SOS
State needs to make radical changes in laws to save its foundering cities and boroughs. Municipalities need to work together or sink together.
By SUNDAY NEWS
Published Jun 19, 2011 00:01

I am the master of my fate; I am the captain of my soul.
William Ernest Henley, "Invictus"

Not the city of Lancaster.

Far from being in control of its destiny, Lancaster finds itself buffeted by financial forces that it can't navigate. If a task force appointed by Mayor Rick Gray is right, unless the real captains of the ship of state make a course correction, Lancaster is sailing into a fiscal maelstrom.

That's the picture emerging from a 43-page report issued earlier this month by the mayor's Municipal Finance Task Force.
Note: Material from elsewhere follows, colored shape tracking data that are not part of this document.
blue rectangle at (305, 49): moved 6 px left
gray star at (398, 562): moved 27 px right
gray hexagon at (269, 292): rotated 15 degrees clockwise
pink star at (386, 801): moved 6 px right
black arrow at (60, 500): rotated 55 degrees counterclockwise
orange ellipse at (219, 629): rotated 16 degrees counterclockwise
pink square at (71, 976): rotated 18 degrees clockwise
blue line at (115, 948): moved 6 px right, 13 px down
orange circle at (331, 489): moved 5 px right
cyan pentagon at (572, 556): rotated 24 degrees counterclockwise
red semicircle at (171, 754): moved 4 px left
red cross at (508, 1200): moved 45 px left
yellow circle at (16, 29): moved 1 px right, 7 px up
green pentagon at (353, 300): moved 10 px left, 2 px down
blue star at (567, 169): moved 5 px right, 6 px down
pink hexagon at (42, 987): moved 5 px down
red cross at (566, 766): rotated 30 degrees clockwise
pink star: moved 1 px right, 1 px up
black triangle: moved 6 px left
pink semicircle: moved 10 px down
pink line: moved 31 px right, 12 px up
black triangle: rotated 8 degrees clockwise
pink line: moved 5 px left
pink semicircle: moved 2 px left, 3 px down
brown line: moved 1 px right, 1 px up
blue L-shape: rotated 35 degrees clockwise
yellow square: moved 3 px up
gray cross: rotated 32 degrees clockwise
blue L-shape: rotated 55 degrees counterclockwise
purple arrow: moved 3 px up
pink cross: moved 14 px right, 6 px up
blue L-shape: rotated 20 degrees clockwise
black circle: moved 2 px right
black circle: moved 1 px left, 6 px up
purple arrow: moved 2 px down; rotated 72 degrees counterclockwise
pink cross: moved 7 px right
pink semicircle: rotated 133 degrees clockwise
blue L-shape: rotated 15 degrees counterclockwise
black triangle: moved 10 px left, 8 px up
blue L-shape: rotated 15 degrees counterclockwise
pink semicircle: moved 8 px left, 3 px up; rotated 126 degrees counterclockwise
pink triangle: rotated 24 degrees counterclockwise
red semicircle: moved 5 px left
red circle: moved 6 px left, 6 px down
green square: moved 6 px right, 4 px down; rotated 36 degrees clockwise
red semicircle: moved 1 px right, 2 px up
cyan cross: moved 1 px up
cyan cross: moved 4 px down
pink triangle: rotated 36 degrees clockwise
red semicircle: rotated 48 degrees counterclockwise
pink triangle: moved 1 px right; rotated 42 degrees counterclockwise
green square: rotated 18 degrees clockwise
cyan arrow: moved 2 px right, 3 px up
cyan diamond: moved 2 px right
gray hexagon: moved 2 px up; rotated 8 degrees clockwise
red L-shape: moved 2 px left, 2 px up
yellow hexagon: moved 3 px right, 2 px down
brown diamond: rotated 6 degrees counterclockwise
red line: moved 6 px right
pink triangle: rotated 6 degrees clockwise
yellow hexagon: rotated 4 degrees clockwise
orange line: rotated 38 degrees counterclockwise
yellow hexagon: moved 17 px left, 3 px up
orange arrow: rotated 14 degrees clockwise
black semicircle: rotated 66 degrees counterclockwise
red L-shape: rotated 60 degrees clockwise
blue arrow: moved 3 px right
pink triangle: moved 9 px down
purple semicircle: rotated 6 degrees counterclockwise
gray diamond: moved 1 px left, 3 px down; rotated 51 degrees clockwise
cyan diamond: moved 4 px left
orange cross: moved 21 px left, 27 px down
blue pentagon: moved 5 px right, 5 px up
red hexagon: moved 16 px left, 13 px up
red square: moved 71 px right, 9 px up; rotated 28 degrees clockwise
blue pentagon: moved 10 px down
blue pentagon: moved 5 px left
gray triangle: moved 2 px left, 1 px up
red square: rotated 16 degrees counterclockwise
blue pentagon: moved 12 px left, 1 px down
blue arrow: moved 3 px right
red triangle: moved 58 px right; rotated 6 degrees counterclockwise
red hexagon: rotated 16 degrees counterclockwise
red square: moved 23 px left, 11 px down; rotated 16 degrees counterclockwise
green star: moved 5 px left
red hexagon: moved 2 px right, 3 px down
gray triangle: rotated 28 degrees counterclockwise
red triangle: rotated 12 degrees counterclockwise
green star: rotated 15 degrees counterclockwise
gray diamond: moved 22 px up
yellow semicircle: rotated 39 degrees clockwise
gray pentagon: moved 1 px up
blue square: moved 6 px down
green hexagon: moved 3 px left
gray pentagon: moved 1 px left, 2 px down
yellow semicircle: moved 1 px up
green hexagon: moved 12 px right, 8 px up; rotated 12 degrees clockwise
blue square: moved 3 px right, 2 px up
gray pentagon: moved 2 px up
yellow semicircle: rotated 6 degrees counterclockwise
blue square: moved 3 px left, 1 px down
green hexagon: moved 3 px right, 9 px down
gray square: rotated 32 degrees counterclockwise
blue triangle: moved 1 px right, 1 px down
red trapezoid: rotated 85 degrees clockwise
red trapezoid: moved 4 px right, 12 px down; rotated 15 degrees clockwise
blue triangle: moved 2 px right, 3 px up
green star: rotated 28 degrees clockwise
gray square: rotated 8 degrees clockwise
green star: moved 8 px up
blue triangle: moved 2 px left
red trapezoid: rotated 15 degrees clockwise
Ominously titled "Prosper or Perish: Financing Local Government Services in Pennsylvania," the paper predicts a grim future for Lancaster and other third-class cities and boroughs unless key reforms are enacted.

Unfortunately for Lancaster, virtually all of the reforms are beyond the city's control.

The task force, composed of business leaders, says small cities need a menu of tax options to reduce overreliance on property tax revenue. Only the state Legislature can do that.

And, the report says, the contract arbitration system for police and fire unions has to be rewritten. Again, a job for the Legislature.

The report calls for revenue sharing with federal, state, county and tax-exempt property owners, meaning, among other things, that other government offices would contribute a fair share toward the cost of services provided by the city. Lancaster can't force any level of government — or any nonprofit agency — to cough up the cash.

"Prosper or Perish" also proposes that local governments should share more services. Unless the Legislature radically changes the state's crazy-quilt municipal government system, that requires the voluntary cooperation of the city's neighbors.

How about the recommendation that the city and its public safety unions engage in serious talks about the budget pressures of their pension and health care benefits? If union negotiators aren't willing to budge, nothing will happen.

Lancaster, in short, faces a future that city leaders can't do much to change.

The finance task force, recognizing that reality, tries to build a case in the report that if Lancaster fails to prosper — if it perishes — the ripple effects will spill over onto the rest of Lancaster County. And, of course, other small cities and many boroughs, including those in the county, face the same kinds of financial problems. But the case is bound to be a hard sell.

Take revenue sharing. Suburban townships don't see how their fate is intertwined with the city's. The county is pinched for money. The state has a $4.2 billion deficit. Washington? Forget it.

Possibly the easiest way to help Lancaster avoid the fiscal rocks is for the Legislature to change the laws establishing what taxes may be levied by third-class cities. Sales tax. Income tax.

But lawmakers have been ignoring the plight of small cities and boroughs for years. Consumed by the state's own deficit, they're not likely to have a sudden change of heart.

Lancaster faces the ongoing prospect of dwindling revenue, spending 80 percent of its property tax income on police and firefighter salaries and watching its budget reserve swing from $7.2 million in the black this year to a predicted $22.3 million in the red by 2016.

And that will mean continuing reductions in services, even though Lancaster City Council has already cut 64 full-time employees in the last five years.

And that will lead to … even faster-dwindling revenue, higher deficits and deeper cuts in vital services like police and fire protection.

It's a downward spiral from which Lancaster can't extract itself — without help. The Titanic can be turned, but it requires immediate intervention.

So consider "Prosper or Perish" an SOS. If the distress signal goes unanswered, the next step might be shipwreck.